◆ **What is needed**: Every line from the opening of the records to the line with "Färg, storlek och genetik skiljer" should be restated exactly, with both ends included and the pictures left out.

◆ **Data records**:
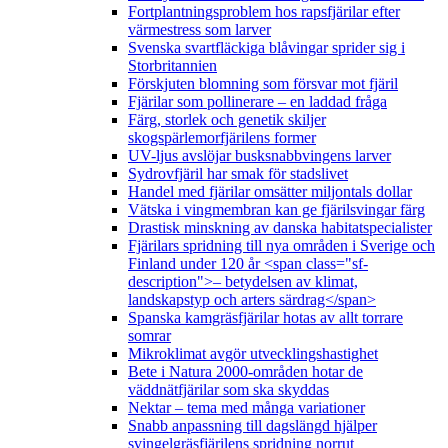
Fortplantningsproblem hos rapsfjärilar efter
värmestress som larver
Svenska svartfläckiga blåvingar sprider sig i
Storbritannien
Förskjuten blomning som försvar mot fjäril
Fjärilar som pollinerare – en laddad fråga
Färg, storlek och genetik skiljer
skogspärlemorfjärilens former
UV-ljus avslöjar busksnabbvingens larver
Sydrovfjäril har smak för stadslivet
Handel med fjärilar omsätter miljontals dollar
Vätska i vingmembran kan ge fjärilsvingar färg
Drastisk minskning av danska habitatspecialister
Fjärilars spridning till nya områden i Sverige och
Finland under 120 år <span class="sf-
description">– betydelsen av klimat,
landskapstyp och arters särdrag</span>
Spanska kamgräsfjärilar hotas av allt torrare
somrar
Mikroklimat avgör utvecklingshastighet
Bete i Natura 2000-områden hotar de
väddnätfjärilar som ska skyddas
Nektar – tema med många variationer
Snabb anpassning till dagslängd hjälper
svingelgräsfjärilens spridning norrut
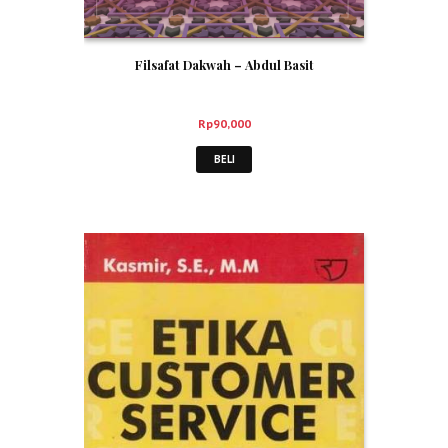
Filsafat Dakwah – Abdul Basit
Rp
90,000
BELI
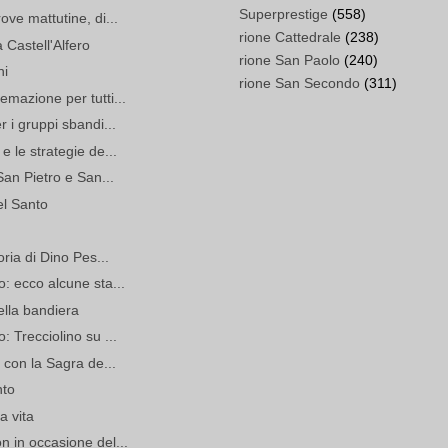
Superprestige
(558)
ove mattutine, di...
rione Cattedrale
(238)
 Castell'Alfero
rione San Paolo
(240)
ni
rione San Secondo
(311)
emazione per tutti...
r i gruppi sbandi...
e le strategie de...
San Pietro e San...
el Santo
oria di Dino Pes...
o: ecco alcune sta...
ella bandiera
: Trecciolino su ...
i con la Sagra de...
nto
a vita
n in occasione del...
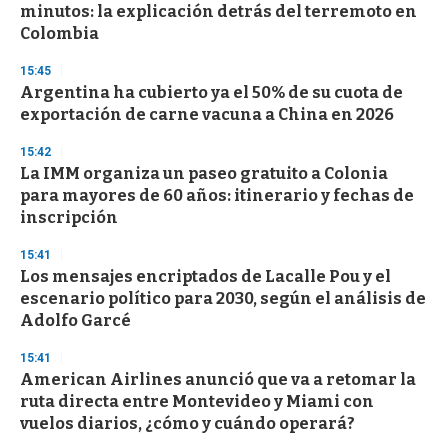
minutos: la explicación detrás del terremoto en
o
n
Colombia
d
s
15:45
Argentina ha cubierto ya el 50% de su cuota de
exportación de carne vacuna a China en 2026
15:42
La IMM organiza un paseo gratuito a Colonia
para mayores de 60 años: itinerario y fechas de
inscripción
15:41
Los mensajes encriptados de Lacalle Pou y el
escenario político para 2030, según el análisis de
Adolfo Garcé
15:41
American Airlines anunció que va a retomar la
ruta directa entre Montevideo y Miami con
vuelos diarios, ¿cómo y cuándo operará?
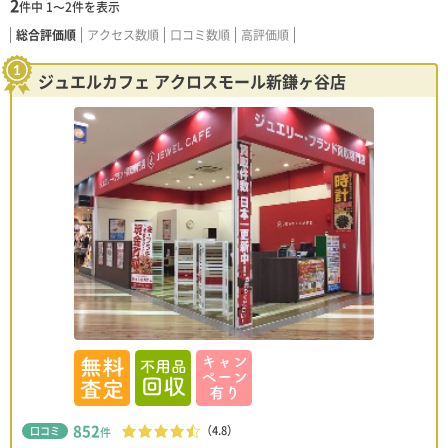
2
件中
1〜2
件を表示
総合評価順
アクセス数順
口コミ数順
高評価順
ジュエルカフェ アクロスモール新鎌ヶ谷店
852
（4.8）
口コミ
件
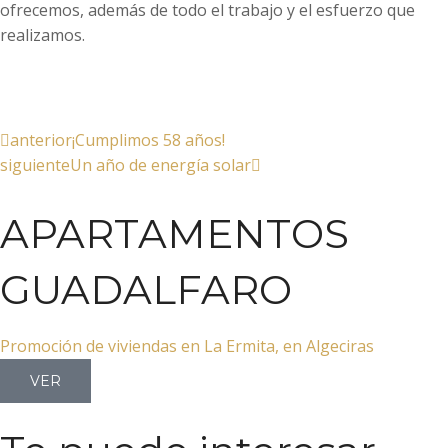
ofrecemos, además de todo el trabajo y el esfuerzo que
realizamos.
anterior
¡Cumplimos 58 años!
siguiente
Un año de energía solar
APARTAMENTOS
GUADALFARO
Promoción de viviendas en La Ermita, en Algeciras
VER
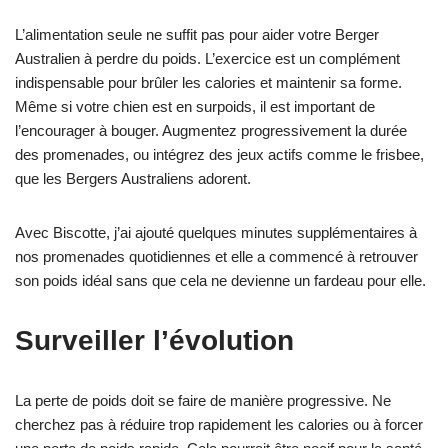
L’alimentation seule ne suffit pas pour aider votre Berger
Australien à perdre du poids. L’exercice est un complément
indispensable pour brûler les calories et maintenir sa forme.
Même si votre chien est en surpoids, il est important de
l’encourager à bouger. Augmentez progressivement la durée
des promenades, ou intégrez des jeux actifs comme le frisbee,
que les Bergers Australiens adorent.
Avec Biscotte, j’ai ajouté quelques minutes supplémentaires à
nos promenades quotidiennes et elle a commencé à retrouver
son poids idéal sans que cela ne devienne un fardeau pour elle.
Surveiller l’évolution
La perte de poids doit se faire de manière progressive. Ne
cherchez pas à réduire trop rapidement les calories ou à forcer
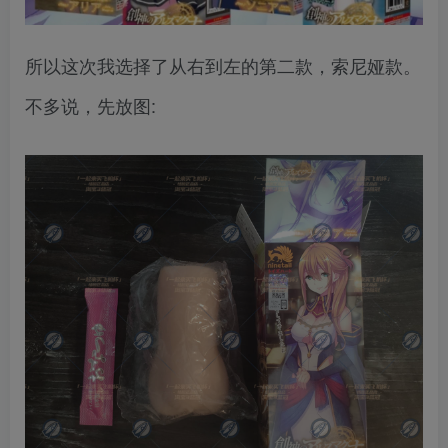
所以这次我选择了从右到左的第二款，索尼娅款。
不多说，先放图:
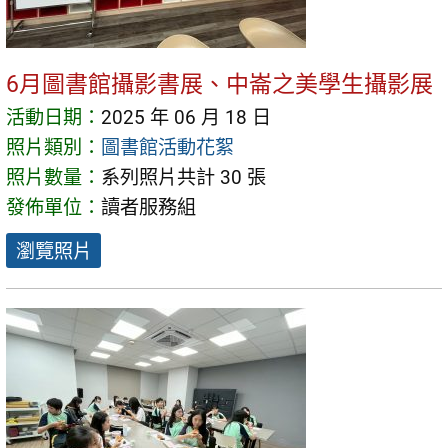
6月圖書館攝影書展、中崙之美學生攝影展
活動日期：
2025 年 06 月 18 日
照片類別：
圖書館活動花絮
照片數量：
系列照片共計 30 張
發佈單位：
讀者服務組
瀏覽照片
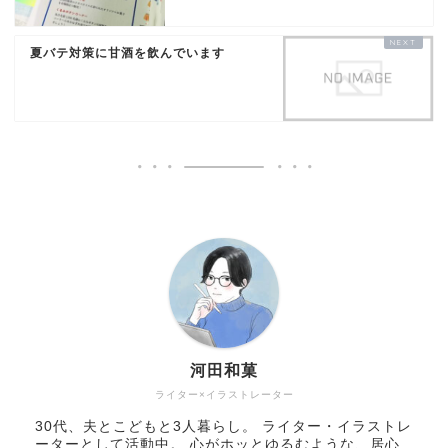
夏バテ対策に甘酒を飲んでいます
河田和菓
ライター×イラストレーター
30代、夫とこどもと3人暮らし。 ライター・イラストレ
ーターとして活動中。 心がホッとゆるむような、居心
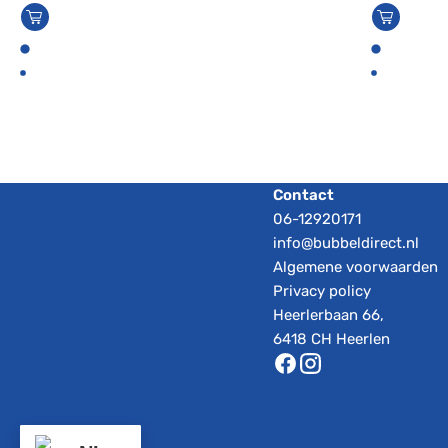
Contact
06-12920171
info@bubbeldirect.nl
Algemene voorwaarden
Privacy policy
Heerlerbaan 66,
6418 CH Heerlen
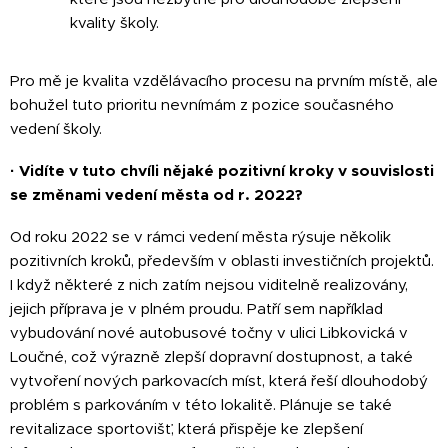
kvality školy.
Pro mě je kvalita vzdělávacího procesu na prvním místě, ale
bohužel tuto prioritu nevnímám z pozice současného
vedení školy​.
·
Vidíte v tuto chvíli nějaké pozitivní kroky v souvislosti
se změnami vedení města od r. 2022?
Od roku 2022 se v rámci vedení města rýsuje několik
pozitivních kroků, především v oblasti investičních projektů.
I když některé z nich zatím nejsou viditelně realizovány,
jejich příprava je v plném proudu. Patří sem například
vybudování nové autobusové točny v ulici Libkovická v
Loučné, což výrazně zlepší dopravní dostupnost, a také
vytvoření nových parkovacích míst, která řeší dlouhodobý
problém s parkováním v této lokalitě. Plánuje se také
revitalizace sportovišť, která přispěje ke zlepšení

◆ **Response for this exercise**:
Fortplantningsproblem hos rapsfjärilar efter
värmestress som larver
Svenska svartfläckiga blåvingar sprider sig i
Storbritannien
Förskjuten blomning som försvar mot fjäril
Fjärilar som pollinerare – en laddad fråga
Färg, storlek och genetik skiljer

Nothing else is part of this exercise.